Circle of Sir Godfrey Kneller (1646-1723)
Circle of Sir Godfrey Kneller (1646-1723)

Portrait of Anna-Maria, Countess of Derwentwater (d. 1723), three-quarter-length, seated, in an ochre dress with an ermine-lined blue mantle, a coronet beside her

Details
Circle of Sir Godfrey Kneller (1646-1723)
Portrait of Anna-Maria, Countess of Derwentwater (d. 1723), three-quarter-length, seated, in an ochre dress with an ermine-lined blue mantle, a coronet beside her
with identifying inscription 'COUNTESS OF DERWENTWATER'
oil on canvas
50 x 40 in. (127 x 101.6 cm.)
in a contemporary carved and gilded frame
Provenance
Probably bought by William, 2nd Baron Bolton (1782-1850), Hackwood Park, Basingstoke, Hampshire, and by descent to
William, 5th Baron Bolton (1869-1944), by whom sold to
William, 1st Viscount Camrose (1879-1954), and by descent.

Lot Essay

The sitter is probably Anna-Maria, Countess of Derwentwater, daughter of Sir John Webb, Bt. of Oldstock, Wiltshire, and, through her mother, granddaughter of John Paulet, 5th Marquess of Winchester.

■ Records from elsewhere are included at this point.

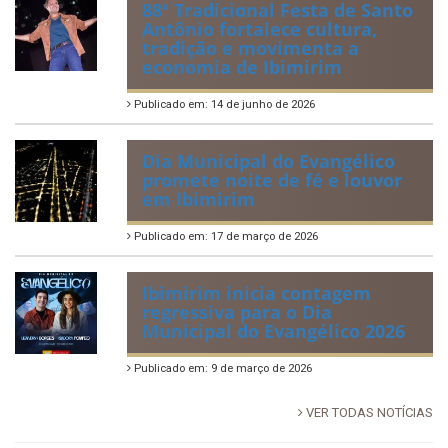
88ª Tradicional Festa de Santo
Antônio fortalece cultura,
tradição e movimenta a
economia de Ibimirim
Publicado em: 14 de junho de 2026
Dia Municipal do Evangélico
promete noite de fé e louvor
em Ibimirim
Publicado em: 17 de março de 2026
Ibimirim inicia contagem
regressiva para o Dia
Municipal do Evangélico 2026
Publicado em: 9 de março de 2026
VER TODAS NOTÍCIAS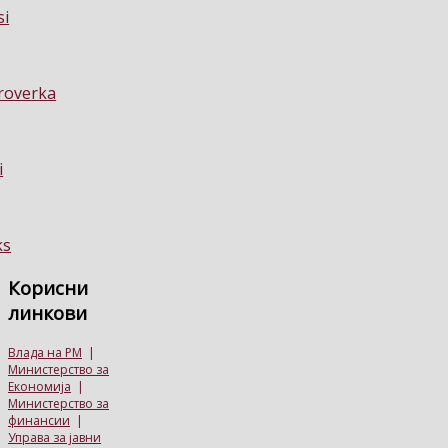
Корисни
линкови
Влада на РМ
|
Министерство за
Економија
|
Министерство за
финансии
|
Управа за јавни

She married, in 1712, James Radcliffe, 3rd Earl of Derwentwater (1689-1716). Her husband, a great-nephew of King James II, was one of the most tragic and romantic figures in the Jacobite rebellion of 1715. He was executed on Tower Hill at the age of twenty-eight, and was finally buried at Thorndon, in the family vault of his son-in-law, Lord Petre. The Countess is the subject of the lament, Farewell to Lochaber, said to have been written by her husband on the eve of his departure for the Rebellion. Kneller painted a group portrait of the Earl and Countess with a child, and an engraving by Vertue survives of a portrait of the Earl by Kneller, c. 1714, three-quarter-length, in coronation robes.